I wonder how long Graham has been trying to break free. I stopped trying years ago. I just let the web consume me.
"Quinn," Graham says, letting his head fall back against the couch. "You are so fucking beautiful." His eyes scroll down my body and then stop at my hand. He wraps his fingers around my wrist and pulls me to him. I'm stiff. I don't give in to the pull. I wish he were drunk enough that he would pass out on the couch. Instead, he's just drunk enough to forget he hasn't initiated sex since that night he slept in the guest room. He's just drunk en
ough to pretend we haven't been struggling as much as we have.
Graham leans forward and grabs me by my waist, pulling me down onto the couch next to him. His kiss is inebriated and fluid as he pushes me onto my back. My arms are above my head and his tongue is in my mouth and he tastes so good that I forget to be turned off by him for a moment. That moment turns into two and soon he has my T-shirt pushed up around my waist and his pants undone. Every time I open my eyes and look at him, he's looking back at me with eyes so different from my own.

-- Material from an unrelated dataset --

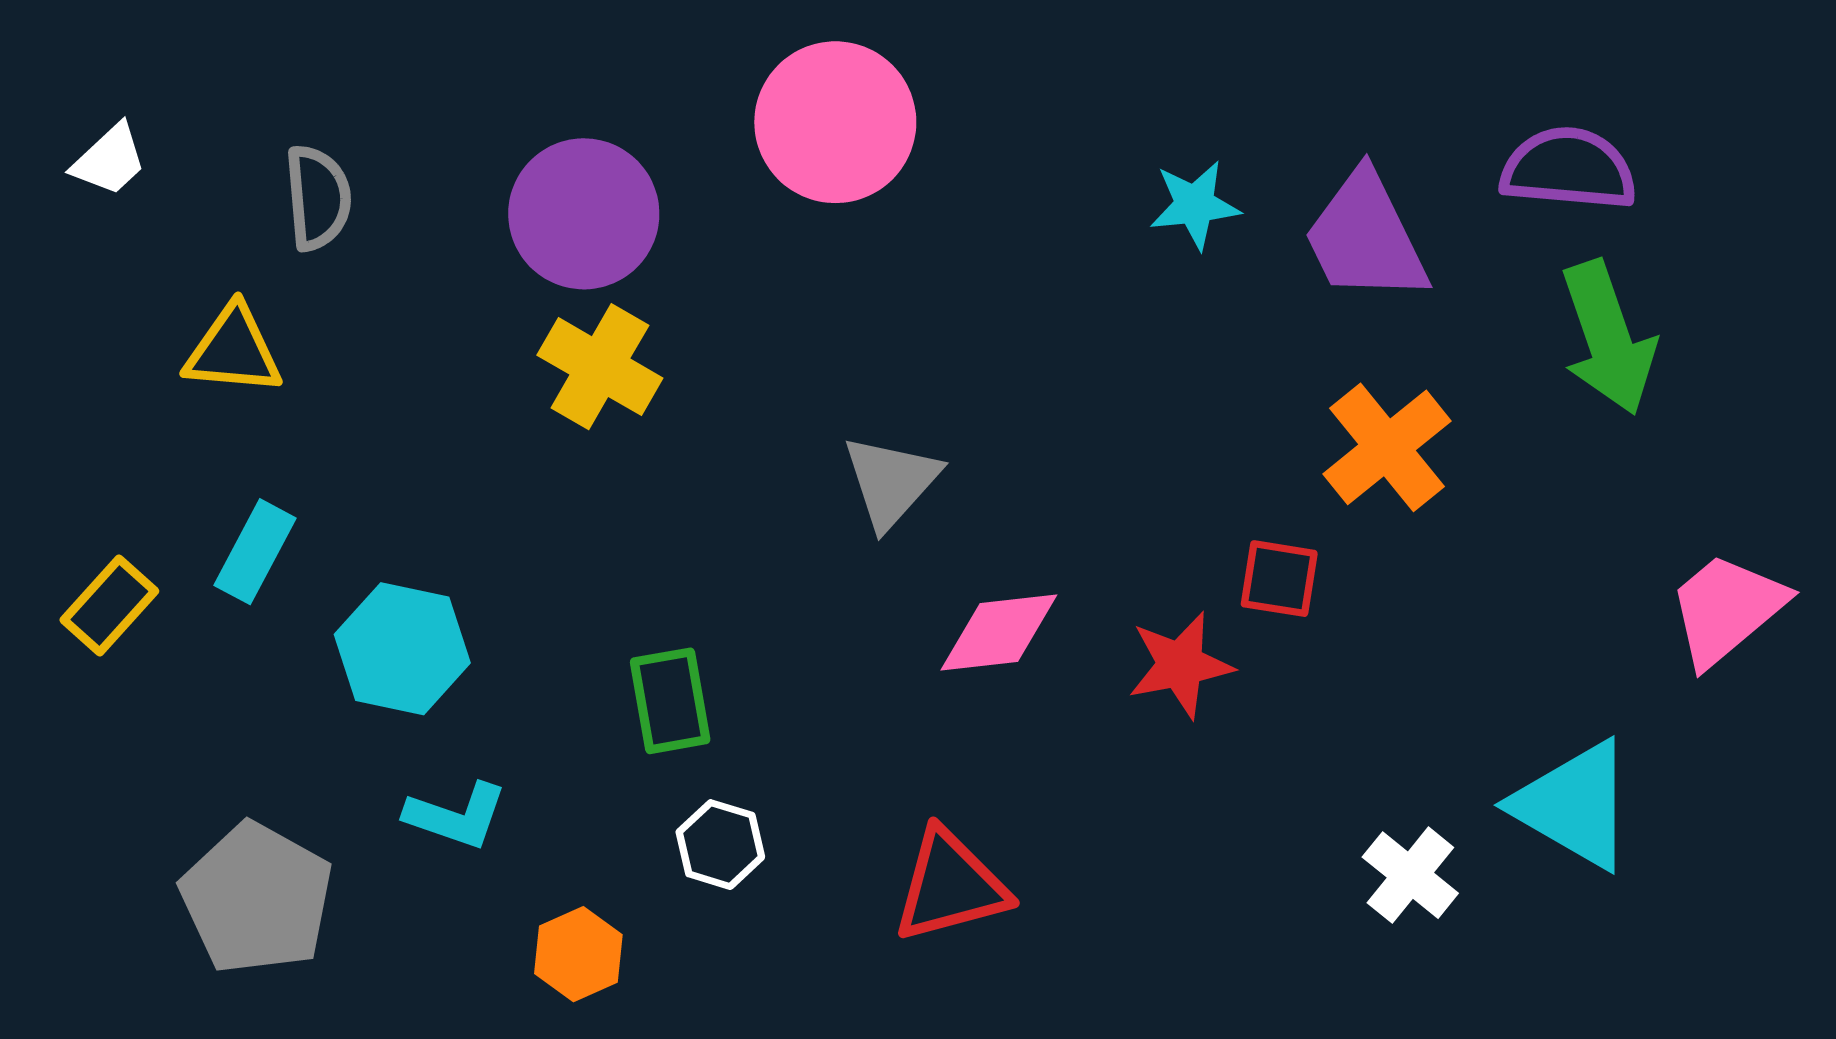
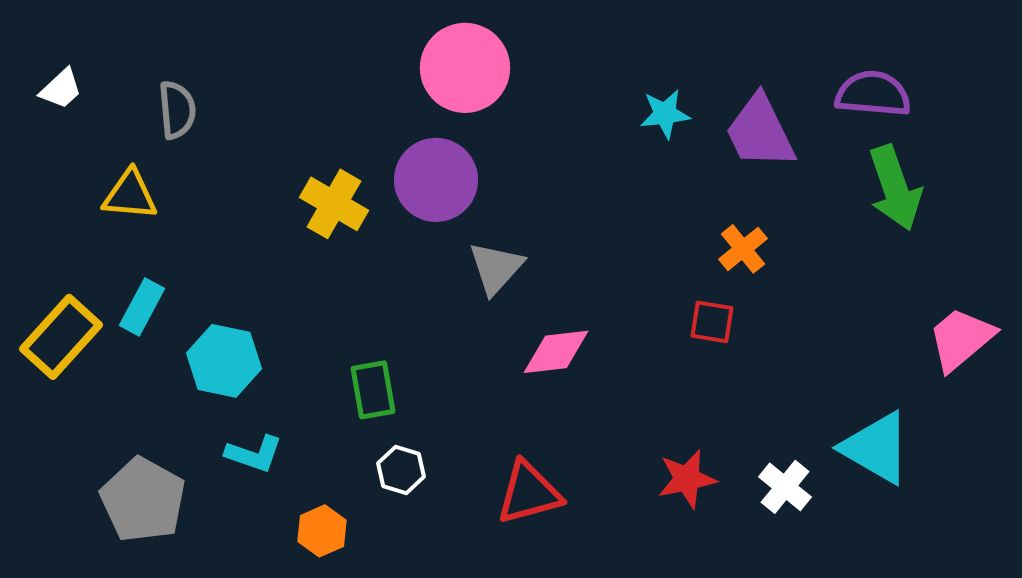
purple circle: (584, 214) -> (436, 180), moved
orange cross: (1387, 447) -> (743, 249), moved, size x0.7
yellow rectangle: (109, 606) -> (61, 337), size x1.5
red star: (1180, 665) -> (687, 479), moved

So far from the despondence I've permanently acquired.
The lack of sadness in him is intriguing enough for me to let him have me, but not intriguing enough for me to respond to him with as much need as he's taking me.
In the beginning of our marriage, we used to have sex almost daily, but Thursdays were the day I looked forward to the most. It was one of my favorite nights of the week. I'd put on lingerie and wait for him in the bedroom. Sometimes I would throw on one of his T-shirts and wait for him in the kitchen. It really didn't matter what I was wearing. He'd walk in the door and I'd suddenly not be wearing it anymore.
We've had so much sex in our marriage, I know every inch of his body. I know every sound he makes and what those sounds mean. I know that he likes to be on top the most, but he's never minded when I wanted to take over. I know he likes to keep his eyes open. I know that he loves to kiss during sex. I know that he likes it in the mornings but prefers it late at night. I know everything there is to know about him sexually.
Yet in the last two months . . . we haven't had sex at all. The closest we've come until now is when he made out with me in the bathroom at his parents' house.
He hasn't initiated it since then and neither have I. And we haven't talked about the last time we had sex since it happened. I haven't had to keep up with my ovulation cycle since then and honestly it's been a big relief. After finally going a couple of months without tracking my cycle, I realize how much I would prefer never having sex again. That way, every month when my period comes, it would be completely expected and not at all devastating.
I try to reconcile my need to avoid sex with my need for Graham. Just because I don't desire sex doesn't mean I don't desire him. I've just forced it to be a different kind of desire now. An emotional one. It's my physical desires that never end well. I desire his touch, but if I allow it, it leads to sex. I desire his kiss, but if I kiss him too much, it leads to sex. I desire his flirtatious side, but if I enjoy it too much, it leads to sex.